Clinical Implications

  • There are several limitations of this study, which the authors readily acknowledge:
    • The standard of care is now to deliver adjuvant cisplatin doublet based chemotherapy in most patients with Stage IB-IIIA NSCLC after complete resection, so the placebo and treatment arms in this study are no longer relevant (only 20% patients received adjuvant chemo in this trial).
    • In addition, the group of patients enrolled was quite heterogenous, as were the treatments delivered.
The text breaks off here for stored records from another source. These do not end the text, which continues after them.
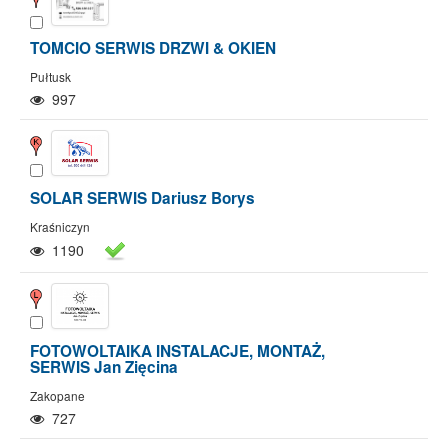
TOMCIO SERWIS DRZWI & OKIEN
Pułtusk
997
SOLAR SERWIS Dariusz Borys
Kraśniczyn
1190
FOTOWOLTAIKA INSTALACJE, MONTAŻ,
SERWIS Jan Zięcina
Zakopane
727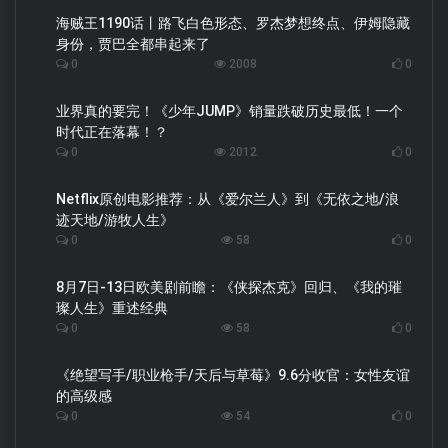
海贼王1190话丨路飞白色形态、罗杰梦想终点、伊姆隐藏
身份，贾巴全都串起来了
0
2008
0
业界真的要完！《少年JUMP》销量跌破历史最低！一个
时代正在落幕！？
0
2012
0
Netflix原创电影推荐：从《爱尔兰人》到《无依之地/浪
迹天地/游牧人生》
0
58
0
8月7日-13日欧美剧前瞻：《侠探杰克》回归、《我的璀
璨人生》重述经典
0
58
0
《绝望写手/职业枪手/天后与草莓》9.6分收官：女性友谊
的高级感
0
54
0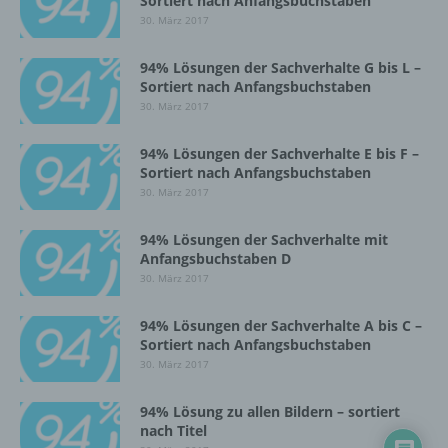
Sortiert nach Anfangsbuchstaben
Einschränkung der Verarbeitung ist die
30. März 2017
Markierung gespeicherter
personenbezogener Daten mit dem Ziel, ihre
94% Lösungen der Sachverhalte G bis L –
künftige Verarbeitung einzuschränken.
Sortiert nach Anfangsbuchstaben
30. März 2017
e) Profiling
94% Lösungen der Sachverhalte E bis F –
Sortiert nach Anfangsbuchstaben
Profiling ist jede Art der automatisierten
30. März 2017
Verarbeitung personenbezogener Daten, die
darin besteht, dass diese
94% Lösungen der Sachverhalte mit
personenbezogenen Daten verwendet
Anfangsbuchstaben D
werden, um bestimmte persönliche Aspekte,
30. März 2017
die sich auf eine natürliche Person beziehen,
zu bewerten, insbesondere, um Aspekte
94% Lösungen der Sachverhalte A bis C –
bezüglich Arbeitsleistung, wirtschaftlicher
Sortiert nach Anfangsbuchstaben
Lage, Gesundheit, persönlicher Vorlieben,
30. März 2017
Interessen, Zuverlässigkeit, Verhalten,
Aufenthaltsort oder Ortswechsel dieser
94% Lösung zu allen Bildern – sortiert
natürlichen Person zu analysieren oder
nach Titel
vorherzusagen.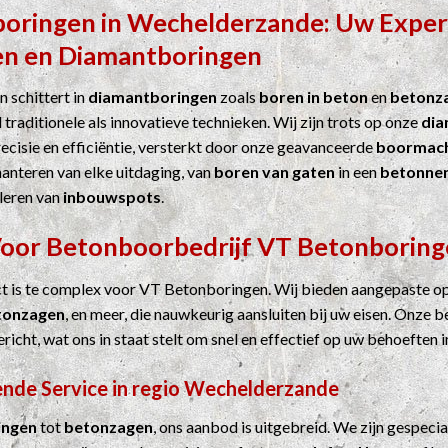
boringen
in
Wechelderzande
: Uw Exper
en
en
Diamantboringen
 schittert in
diamantboringen
zoals
boren in beton
en
betonz
 traditionele als innovatieve technieken. Wij zijn trots op onze
dia
cisie en efficiëntie, versterkt door onze geavanceerde
boormach
hanteren van elke uitdaging, van
boren van gaten
in een
betonne
leren van
inbouwspots
.
Voor
Betonboorbedrijf
VT Betonboring
ct is te complex voor VT Betonboringen. Wij bieden aangepaste o
tonzagen
, en meer, die nauwkeurig aansluiten bij uw eisen. Onze b
ericht, wat ons in staat stelt om snel en effectief op uw behoeften i
nde Service in regio Wechelderzande
ingen
tot
betonzagen
, ons aanbod is uitgebreid. We zijn gespecia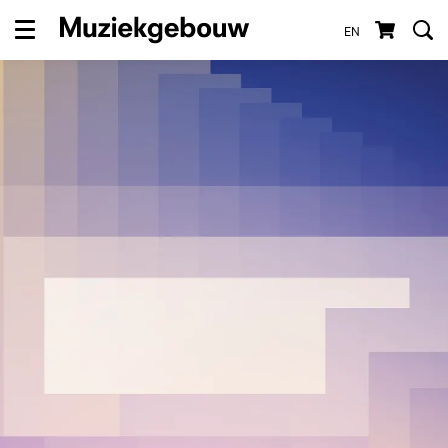
EN
Menu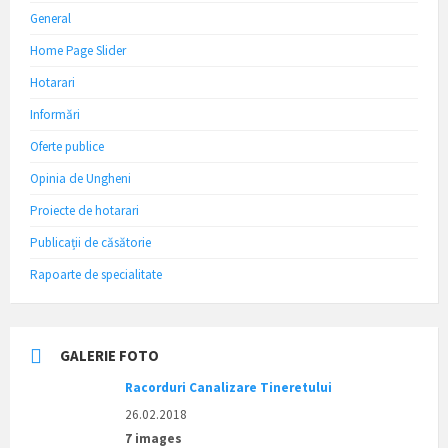
General
Home Page Slider
Hotarari
Informări
Oferte publice
Opinia de Ungheni
Proiecte de hotarari
Publicații de căsătorie
Rapoarte de specialitate
GALERIE FOTO
Racorduri Canalizare Tineretului
26.02.2018
7 images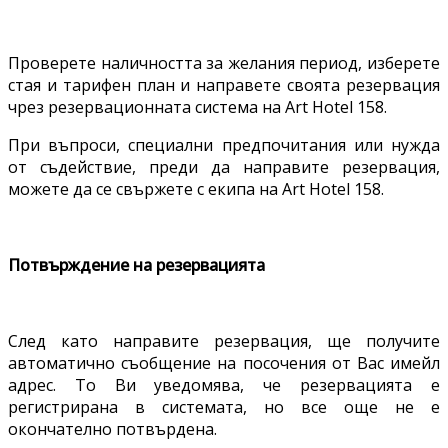
Проверете наличността за желания период, изберете
стая и тарифен план и направете своята резервация
чрез резервационната система на Art Hotel 158.
При въпроси, специални предпочитания или нужда
от съдействие, преди да направите резервация,
можете да се свържете с екипа на Art Hotel 158.
Потвърждение на резервацията
След като направите резервация, ще получите
автоматично съобщение на посочения от Вас имейл
адрес. То Ви уведомява, че резервацията е
регистрирана в системата, но все още не е
окончателно потвърдена.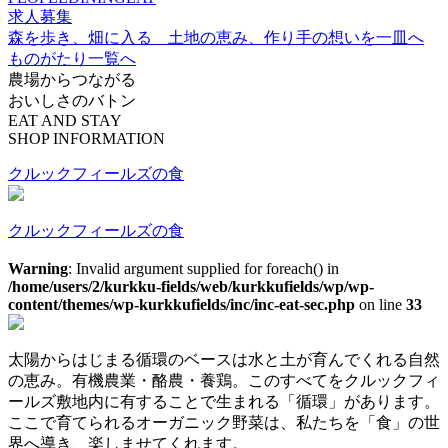
求人募集
森を歩き、畑に入る 土地の恵み、作り手の想いを一皿へ
ものがたり一覧へ
農場からつながる
おいしさのバトン
EAT AND STAY
SHOP INFORMATION
クルックフィールズの食
クルックフィールズの食
Warning
: Invalid argument supplied for foreach() in
/home/users/2/kurkku-fields/web/kurkkufields/wp/wp-
content/themes/wp-kurkkufields/inc/inc-eat-sec.php
on line
33
太陽からはじまる循環のベースは水と土が育んでくれる自然
の恵み。有機農業・酪農・養鶏。このすべてをクルックフィ
ールズ敷地内に有することで生まれる「循環」があります。
ここで育てられるオーガニック野菜は、私たちを「食」の世
界へ導き、楽しませてくれます。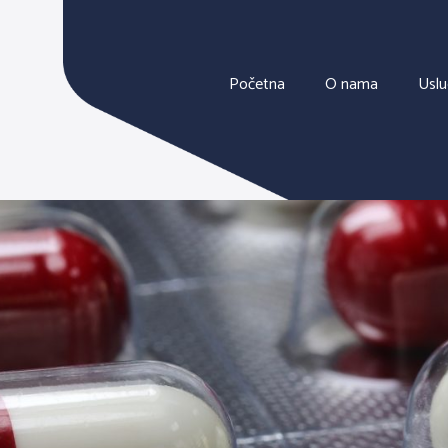
Početna
O nama
Usl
    • The study is underpowered in terms of the number of patients enrolled;
    • The median time that patients were on the study drug was only 5 months, leading some investigators to propose that abrupt withdrawal of EGFR inhibition may have led to borderline worse outcomes in the gefitinib arm compared to placebo alone.
  • Based on the results of this negative study, adjuvant chemotherapy, as opposed to targeted therapies, remains the standard of care for adjuvant treatment in good performance status patients with completely resected NSCLC.
  • The results presented here are valuable, and provide answers to some clinical and biological questions regarding the role of targeted therapies in NSCLC.
  • Additionally, this study may reveal insights into promising targets for future development of targeted therapeutics:
    • The tumor bank can be analyzed for both known and novel biomarkers that are prognostic of outcomes in this subset of patients, which may help guide the development of novel targeted agents, and further characterize which patients are likely to benefit from pre-existing targeted agents.